As it comes out of my mouth, I realize my mistake: trying to explain the niceties of ‘like’ vs. ‘don’t mind’ along with the vagaries of religion may just be more than I can cope with all in one lesson. Luckily, it passes them by. Phew. They are now far more concerned with trying to establish why, if I like crosses, there isn’t one in the classroom. This is easy – I can blame it all on the boss. Hurrah!

Or so I think.

Federica’s brow crinkles. “But – boss Italian, no?” Oh. Well, yes. Yes he is. “He teach religious at Cambridge, no?” That’s a new one for me, but I suppose it could be possible. “I don’t know – maybe he did …?” They seem convinced of this fact, which is, of course, lending weight to the argument for a crucifix in the classroom. I’ve lost the thread again, and stand there feeling like a spare part, unable to contribute anything to the discussion at this point. But it doesn’t matter; they’re more than happy to argue it out amongst themselves.

After some wrangling, they decide that it’s because this is just the way classrooms are over there in the UK. “You no learn religious in England, vero?”

This is when the idiot in me decides to be honest. “Well, actually, yes we do. I went to a church school …” There is an incredulous “Sì?!” from all of them. “And my brother’s wife is a…”

I knew it was too good to last. Ettore, who has been unusually quiet for the last five minutes, chimes in. “Brother’s wife?” I curse my carelessness for using the possessive s — the downfall of pre-intermediate Italian students everywhere — and revert to a structure he’ll understand. “Er, yes, the wife of my brother.”

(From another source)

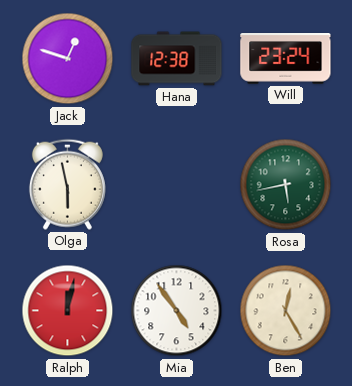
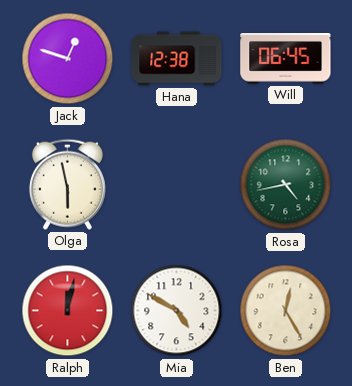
Will: 23:24 -> 06:45
Rosa: 5:43 -> 4:43
Mia: 4:54 -> 4:50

Ettore shakes his head with a blank expression on his face. “Wife?” Oh sweet lord. This is getting complicated. Luckily, the girls are on the ball. “Siiiiii, Ettore! Che stupido sei! ‘Wife’ è ‘moglie’! Quindi è la cognata di Kate.” Ah, yes! Cognata! I knew I knew how to say sister-in-law. Oh, to be able to recall the crucial word at the right moment…

Too much information

Having got the family vocabulary stumbling block out of the way, I reveal that Leila is, as well as being my sister-in-law, a religious studies teacher. This is almost too much for my students to take. Religion? In England? In SCHOOL? Mama Mia! They are crestfallen to find out that Leila educates children about all religions, not just Christianity, but their curiosity has been satisfied: religion does exist in England, despite its heathen reputation, and Kate doesn’t have any major objection to crucifixes, unlike the Italian government. We can now move on to Eleonora’s favorite subject: teasing me about Alex.

A few weeks ago, again, in one of the class’ distraction maneuvers, they started to ask me about myself, and discovered that another teacher Alex and I are also flatmates. This resulted in a hilarious exchange in which Eleonora asked me if I “wash Alex slips”? I misheard this, and thought she was asking if I watch him sleep. Confused as ever, I asked her to repeat her question. When I still didn’t understand what she was asking, Ettore, with a grin, flashed the waistband of his CK underwear. “Slips! You wash?” Yet another occasion when I have found myself doubled over with laughter at the unpredictability of my students.

I may not wash Alex’s underwear, but Eleonora is nonetheless convinced that there’s something between us. She’s taken to popping her head around the door of his classroom before lessons and saying hello to him, accompanied by a cheeky wink and storms of giggles. I think he may also get a “Hello, baby!” at the end of class, as I do. With ciao meaning both “hello” and “goodbye,” lower level students often get confused. I always reply with “Bye-bye!” but the not-so-subtle hint isn’t getting through.

One of these days, I’ll be a good teacher and point it out properly; in the meantime, it’s just so cute.